![]() |
The State of State Proficiency Testing in Science David L. Haury December 2001 |
||||||||||||
|
|||||||||||||
|
Schools
across the United States are striving to improve student
performance in science by adjusting curricula and
teaching practices to meet national and state standards.
Standards-based
reform is the
rallying cry for these efforts to enliven the National
Science Education Standards (NSES:
National Research Council, 1996).
Ongoing reform in science education has
intensified in response to the results of widely
reported national and international studies of student
understanding. Despite
rapid advancements in science and technology within the
nation, most U.S. school students have not performed all
that well on tests of scientific knowledge and
understanding. The
most recent results in science from the National
Assessment of Educational Progress show no statistically
significant changes in average student scores at grades
4 or 8 since 1996, but the average scores for students
in grade 12 have declined (See http://nces.ed.gov/nationsreportcard/science/results/).
Results from the Third International Mathematics
and Science Study (TIMSS) were even more jarring.
Though results across the states were highly
variable, U.S. students overall achieved mediocre scores
compared to the students of other developed nations
(U.S. National TIMSS site: http://ustimss.msu.edu/;
International TIMSS site: http://timss.bc.edu/).
After years of ongoing science education reform,
U.S. schools are now beginning to be held accountable
for higher levels of performance among students. The Move to High Stakes Testing One
prominent new strategy for ensuring accountability and
higher performance among students has come to be known
as high-stakes
testing, the use of test scores to determine which
students will graduate or which will be promoted from
one grade to the next.

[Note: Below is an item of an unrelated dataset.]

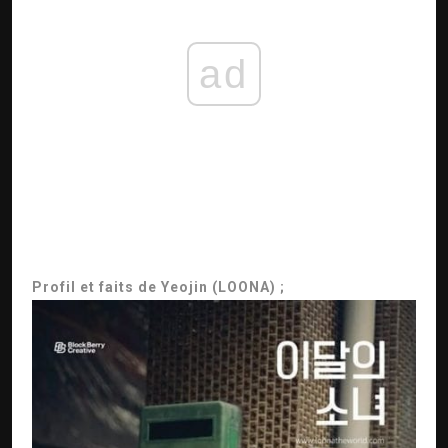
ad
Profil et faits de Yeojin (LOONA) ;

In some cases the stakes may also include decisions about
which teachers will get salary bonuses, or which schools
will get extra funds to support academic improvements.
This rapidly spreading practice was once described as
“the latest silver bullet designed to cure all that
ails public education” (Kunen, 1997).
But is it a bullet that cures, or does it kill?

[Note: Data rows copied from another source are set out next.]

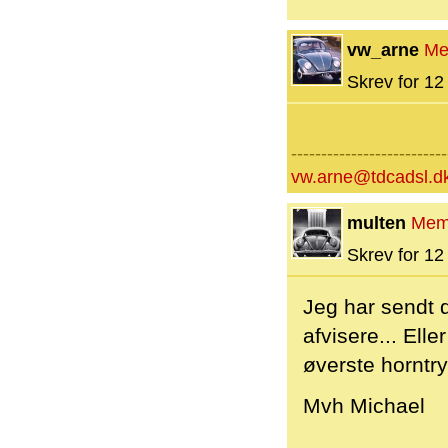
vw_arne
Me
Skrev for 12 
--------------------------
vw.arne@tdcadsl.d
multen
Mem
Skrev for 12 
Jeg har sendt d
afvisere... Ell
øverste horntry
Mvh Michael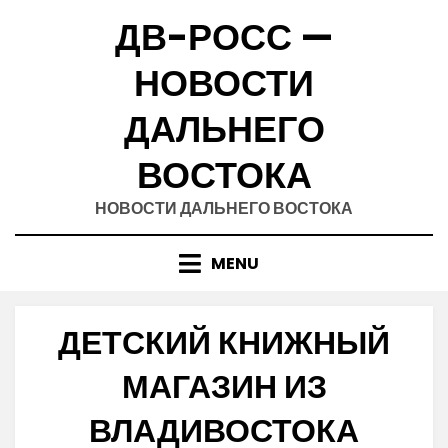
Skip
ДВ-РОСС —
to
content
НОВОСТИ
ДАЛЬНЕГО
ВОСТОКА
НОВОСТИ ДАЛЬНЕГО ВОСТОКА
MENU
ДЕТСКИЙ КНИЖНЫЙ
МАГАЗИН ИЗ
ВЛАДИВОСТОКА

Does high-stakes accountability testing support
standards-based reform efforts, or hinder them? While
proponents see high-stakes testing as a means of holding
schools, teachers, and students to high standards, some
view testing as being inconsistent with the stated goals
of the NSES (Huber
& Moore, 2000).
Indeed, the NSES
(pp. 52, 72, 113, & 239) call for less emphasis on
external assessments and standardized tests unrelated to
Standards-based
programs and practices. Response
to standardized tests by the general public seems mixed.

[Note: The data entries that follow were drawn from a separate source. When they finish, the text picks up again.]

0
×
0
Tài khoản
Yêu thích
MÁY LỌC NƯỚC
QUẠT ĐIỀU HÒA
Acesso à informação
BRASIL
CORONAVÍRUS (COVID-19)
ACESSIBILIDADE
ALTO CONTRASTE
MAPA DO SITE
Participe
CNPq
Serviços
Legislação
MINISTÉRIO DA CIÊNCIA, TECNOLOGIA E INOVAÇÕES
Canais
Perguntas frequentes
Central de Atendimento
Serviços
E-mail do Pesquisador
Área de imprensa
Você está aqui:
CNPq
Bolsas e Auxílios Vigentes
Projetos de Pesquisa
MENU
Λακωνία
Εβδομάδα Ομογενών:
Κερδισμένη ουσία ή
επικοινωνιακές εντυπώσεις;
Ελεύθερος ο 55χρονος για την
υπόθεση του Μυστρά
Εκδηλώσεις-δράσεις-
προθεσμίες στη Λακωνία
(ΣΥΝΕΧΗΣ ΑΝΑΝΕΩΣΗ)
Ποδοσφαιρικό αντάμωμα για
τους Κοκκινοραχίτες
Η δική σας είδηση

According to the most recent Phi Delta
Kappa/Gallup Poll. (Available online at: http://www.pdkintl.org/kappan/k0109gal.htm).
Of those polled, 44% thought there was just the
right amount of emphasis on standardized testing, but
51% of public school parents opposed “using a single
standardized test …to determine whether a student
should be promoted from grade to grade.”
Interestingly, only 45% of public school parents
opposed “using a single standardized test …to
determine whether a student should receive a high school
diploma.” Stronger
support is provided by a survey sponsored by The
Business Roundtable (Available online at: http://www.brtable.org/press.cfm/453).
Indicating that 65% of parents and 70% of the
general public support a policy of requiring students to
“pass statewide tests before they can graduate from
high school, even if they have passing grades in their
classes.” This is viewed as good news for the business
community that has supported the push for rigorous
education standards for some time. Unintended Outcomes of High-Stakes Testing Despite
broad-based support for high-stakes testing, there is
organized opposition (Schrag, 2000). Complaints: range
from concerns that the testing is “killing”
innovative teaching and driving out good teachers to
claims that tests overstress young students and are
unfair to poor and minority students and others who lack
test-taking skills. Others say that such tests limit the
curriculum and “snuff out both creative teaching and
the joy of learning” (Blair & Archer, 2001). At
a more fundamental level, questions about the validity
of high-stakes tests and the ways they are being used
and interpreted threaten to undermine the entire
standards-based reform movement (Domenech, 2000).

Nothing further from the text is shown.